After spending the last hour backstage with the PINGHE team, I was eager to see how her collection would come together on the runway. Although this is only her second solo show, designer Ping He appears astonishingly calm. Doubtless, her previous experience working for major fashion house Alexander McQueen and her five-year stint as design director for label Aftershock (one of Madonna’s favourites) has prepared her for the occasion.
Ping He SS14 collection was characterised by a distinction between structurally designed clothing and soft, luxurious fabric and for AW14 she continues in this vein. For AW14 she works under the theme of ‘elegant resistance’, which she explores through a variety of mediums USING a palette of gold, silver, white and black, accented by bright red. The first model glides slowly down the catwalk, her languid walk contrasting with her provocative ensemble - she wears a see-through PVC flute skirt, a black fur-lined bra and golden high-top sneakers.

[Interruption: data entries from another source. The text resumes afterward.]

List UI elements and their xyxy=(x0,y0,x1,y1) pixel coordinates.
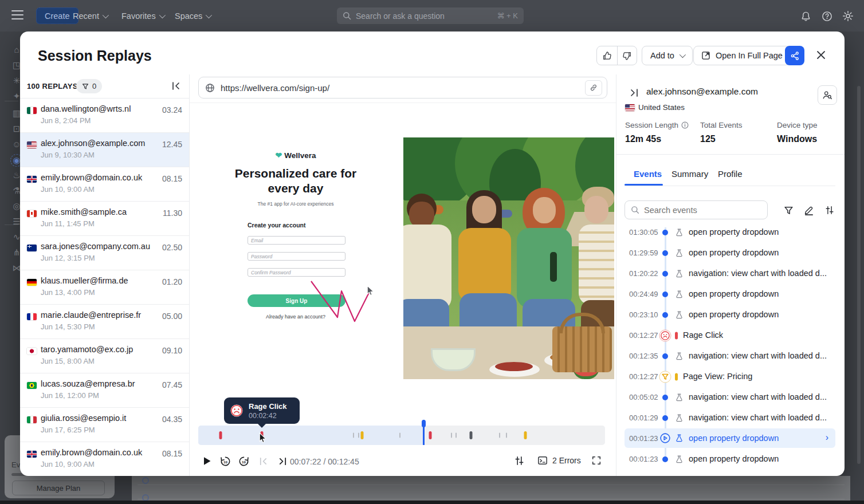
collapse-list-icon[interactable] xyxy=(171,81,182,92)
country-flag xyxy=(27,382,37,389)
timeline-marker-tick[interactable] xyxy=(499,433,500,438)
skip-next-button[interactable] xyxy=(275,456,290,466)
event-time: 01:29:59 xyxy=(629,249,658,257)
event-type-icon xyxy=(675,311,684,320)
replay-email: klaus.mueller@firma.de xyxy=(41,276,128,285)
replay-email: mike.smith@sample.ca xyxy=(41,207,127,216)
event-row[interactable]: 00:05:02 navigation: view chart with loa… xyxy=(625,387,835,408)
share-button[interactable] xyxy=(785,46,804,65)
replay-list-item[interactable]: emily.brown@domain.co.uk Jun 10, 9:00 AM… xyxy=(20,167,189,202)
country-flag xyxy=(27,141,37,148)
settings-gear-icon[interactable] xyxy=(842,10,854,22)
replay-email: giulia.rossi@esempio.it xyxy=(41,414,126,423)
copy-link-button[interactable] xyxy=(585,80,602,96)
event-row[interactable]: 01:20:22 navigation: view chart with loa… xyxy=(625,263,835,284)
timeline-playhead[interactable] xyxy=(423,420,425,445)
timeline-marker-tick[interactable] xyxy=(506,433,507,438)
close-icon[interactable] xyxy=(815,49,828,62)
favorites-menu[interactable]: Favorites xyxy=(121,7,164,24)
global-search[interactable]: Search or ask a question ⌘ + K xyxy=(337,7,524,24)
timeline-marker-tick[interactable] xyxy=(455,433,457,438)
timeline-marker-dark[interactable] xyxy=(469,431,472,439)
recent-menu[interactable]: Recent xyxy=(73,7,107,24)
event-node-icon xyxy=(662,353,668,359)
replay-email: taro.yamamoto@ex.co.jp xyxy=(41,345,133,354)
event-type-icon xyxy=(675,249,684,258)
timeline-marker-tick[interactable] xyxy=(399,433,400,438)
replay-date: Jun 10, 9:00 AM xyxy=(41,460,95,468)
thumbs-up-button[interactable] xyxy=(597,46,617,65)
event-type-icon xyxy=(675,373,678,381)
highlight-events-icon[interactable] xyxy=(803,204,815,216)
timeline-marker-tick[interactable] xyxy=(451,433,452,438)
collapse-panel-icon[interactable] xyxy=(629,88,641,99)
replay-duration: 12.45 xyxy=(162,140,182,149)
replay-list-item[interactable]: klaus.mueller@firma.de Jun 13, 4:00 PM 0… xyxy=(20,270,189,305)
forward-10-button[interactable]: 10 xyxy=(236,455,251,467)
replay-list-item[interactable]: giulia.rossi@esempio.it Jun 17, 6:25 PM … xyxy=(20,408,189,442)
timeline-marker-red[interactable] xyxy=(219,431,222,439)
event-row[interactable]: 00:23:10 open property dropdown › xyxy=(625,305,835,325)
timeline-marker-yellow[interactable] xyxy=(361,431,364,439)
add-to-button[interactable]: Add to xyxy=(642,46,693,65)
event-settings-icon[interactable] xyxy=(823,204,836,216)
event-row[interactable]: 00:24:49 open property dropdown › xyxy=(625,284,835,305)
console-errors-button[interactable]: 2 Errors xyxy=(537,455,581,466)
open-full-page-button[interactable]: Open In Full Page xyxy=(693,46,791,65)
timeline-marker-tick[interactable] xyxy=(358,433,359,438)
replay-list-item[interactable]: marie.claude@entreprise.fr Jun 14, 5:30 … xyxy=(20,305,189,339)
event-type-icon xyxy=(675,270,684,278)
event-row[interactable]: 01:29:59 open property dropdown › xyxy=(625,243,835,263)
replay-list-item[interactable]: sara.jones@company.com.au Jun 12, 3:15 P… xyxy=(20,236,189,270)
event-label: open property dropdown xyxy=(689,454,779,463)
help-icon[interactable] xyxy=(820,10,833,22)
timeline-marker-yellow[interactable] xyxy=(524,431,527,439)
thumbs-down-button[interactable] xyxy=(617,46,637,65)
playback-settings-icon[interactable] xyxy=(512,455,527,466)
event-row[interactable]: 00:12:27 Rage Click › xyxy=(625,325,835,346)
tab-profile[interactable]: Profile xyxy=(718,169,743,179)
country-flag xyxy=(27,451,37,458)
event-row[interactable]: 00:12:27 Page View: Pricing › xyxy=(625,367,835,387)
rewind-10-button[interactable]: 10 xyxy=(218,455,233,467)
external-link-icon xyxy=(701,51,710,60)
replay-duration: 08.15 xyxy=(162,174,182,183)
timeline-marker-tick[interactable] xyxy=(353,433,354,438)
search-events-field[interactable] xyxy=(625,200,768,219)
create-button[interactable]: Create xyxy=(36,7,78,24)
share-icon xyxy=(790,51,800,61)
view-user-profile-button[interactable] xyxy=(818,85,837,105)
event-row[interactable]: 00:01:23 open property dropdown › xyxy=(625,428,835,448)
search-events-input[interactable] xyxy=(644,206,747,215)
replay-list-item[interactable]: emily.brown@domain.co.uk Jun 10, 9:00 AM… xyxy=(20,442,189,476)
fullscreen-icon[interactable] xyxy=(589,455,604,466)
tab-summary[interactable]: Summary xyxy=(671,169,708,179)
filter-chip[interactable]: 0 xyxy=(76,79,102,93)
event-row[interactable]: 00:01:29 navigation: view chart with loa… xyxy=(625,408,835,428)
manage-plan-button[interactable]: Manage Plan xyxy=(12,481,105,495)
tab-events[interactable]: Events xyxy=(634,169,662,179)
replay-email: alex.johnson@example.com xyxy=(41,139,145,148)
globe-icon xyxy=(205,83,215,93)
event-row[interactable]: 00:12:35 navigation: view chart with loa… xyxy=(625,346,835,367)
replay-duration: 08.15 xyxy=(162,449,182,458)
divider xyxy=(5,101,18,101)
filter-events-icon[interactable] xyxy=(782,204,795,216)
event-row[interactable]: 00:01:23 open property dropdown › xyxy=(625,449,835,470)
chevron-down-icon xyxy=(206,11,212,18)
replay-list-item[interactable]: taro.yamamoto@ex.co.jp Jun 15, 8:00 AM 0… xyxy=(20,339,189,373)
replay-list-item[interactable]: alex.johnson@example.com Jun 9, 10:30 AM… xyxy=(20,133,189,167)
event-row[interactable]: 01:30:05 open property dropdown › xyxy=(625,222,835,243)
spaces-menu[interactable]: Spaces xyxy=(175,7,210,24)
replay-list-item[interactable]: mike.smith@sample.ca Jun 11, 1:45 PM 11.… xyxy=(20,202,189,236)
replay-list-item[interactable]: lucas.souza@empresa.br Jun 16, 12:00 PM … xyxy=(20,373,189,408)
skip-previous-button[interactable] xyxy=(256,456,270,466)
timeline-marker-red[interactable] xyxy=(429,431,431,439)
event-label: open property dropdown xyxy=(689,310,779,319)
replay-date: Jun 11, 1:45 PM xyxy=(41,219,95,228)
menu-icon[interactable] xyxy=(11,10,23,20)
replay-list-item[interactable]: dana.wellington@wrts.nl Jun 8, 2:04 PM 0… xyxy=(20,99,189,133)
play-button[interactable] xyxy=(199,456,214,466)
replay-date: Jun 13, 4:00 PM xyxy=(41,288,95,297)
notifications-bell-icon[interactable] xyxy=(799,10,812,22)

This first look clearly demonstrates the idea of an elegant resistance with ‘water-proof', clear PVC set against a feminine, faux fur brassiere. Following on, we see short red shift dresses in red faux-fur and tight red leather leggings teamed with chunky knitwear.
Ping He’s love of architecture can been seen in her structural PVC outerwear and leather flute-skirts. Elegant Resistance is interpreted in a number of ways, for example, the model’s ethereal make up is strikingly opposed to bold red outwear and their noticeably slow walk is contrasted with the striking nature of their structured garments. In my opinion, the highlight of the collection was the oversized, chunky red knit, which was combined with the PVC see-through skirt and gold plated sneakers - a look that presents a dynamic antithesis between notions of comfort and statement.
Ping He's thorough exploration of her chosen theme made for an exciting showcase, and one that indicates a bright future for her label.